**The data**
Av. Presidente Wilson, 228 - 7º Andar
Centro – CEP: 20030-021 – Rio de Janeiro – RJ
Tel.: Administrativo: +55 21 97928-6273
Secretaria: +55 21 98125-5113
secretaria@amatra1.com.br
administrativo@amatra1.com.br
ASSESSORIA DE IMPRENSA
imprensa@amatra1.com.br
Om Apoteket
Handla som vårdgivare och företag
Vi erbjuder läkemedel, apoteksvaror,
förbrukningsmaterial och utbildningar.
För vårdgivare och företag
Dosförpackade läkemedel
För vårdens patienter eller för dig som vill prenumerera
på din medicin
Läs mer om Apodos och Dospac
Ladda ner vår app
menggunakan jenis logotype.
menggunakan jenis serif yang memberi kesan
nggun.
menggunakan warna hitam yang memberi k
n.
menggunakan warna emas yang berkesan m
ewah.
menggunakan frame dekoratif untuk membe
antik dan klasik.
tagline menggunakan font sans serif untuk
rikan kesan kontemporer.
---
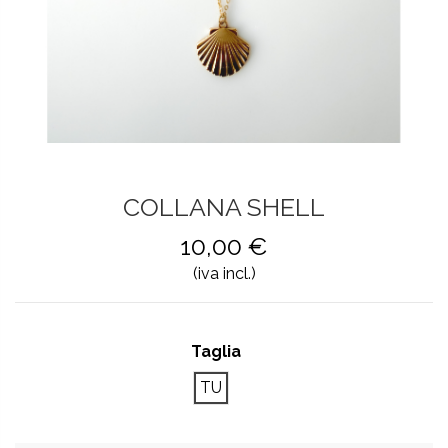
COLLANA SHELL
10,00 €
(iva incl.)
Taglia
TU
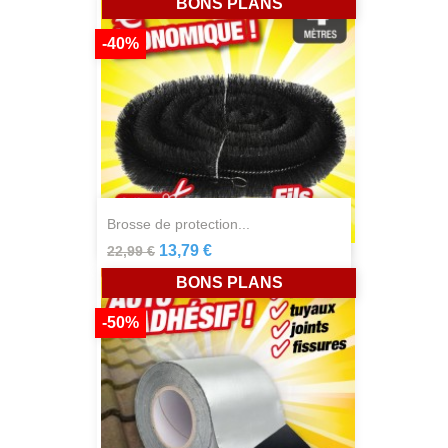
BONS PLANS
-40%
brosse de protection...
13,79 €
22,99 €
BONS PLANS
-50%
...
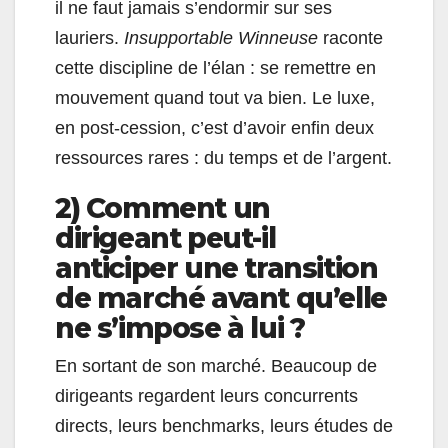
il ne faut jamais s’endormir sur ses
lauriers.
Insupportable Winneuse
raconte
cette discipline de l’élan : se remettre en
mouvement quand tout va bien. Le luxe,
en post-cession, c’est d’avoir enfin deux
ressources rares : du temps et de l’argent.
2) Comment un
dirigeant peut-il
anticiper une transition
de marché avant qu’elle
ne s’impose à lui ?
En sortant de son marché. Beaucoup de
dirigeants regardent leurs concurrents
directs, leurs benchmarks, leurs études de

**How to complete this task**
Exact duplication is required for the lines above, from the line that contains "dirigeants regardent leurs concurrents" to the line that contains "directs, leurs benchmarks, leurs études de", inclusive; omit all others.

**Reply to the task**
dirigeants regardent leurs concurrents
directs, leurs benchmarks, leurs études de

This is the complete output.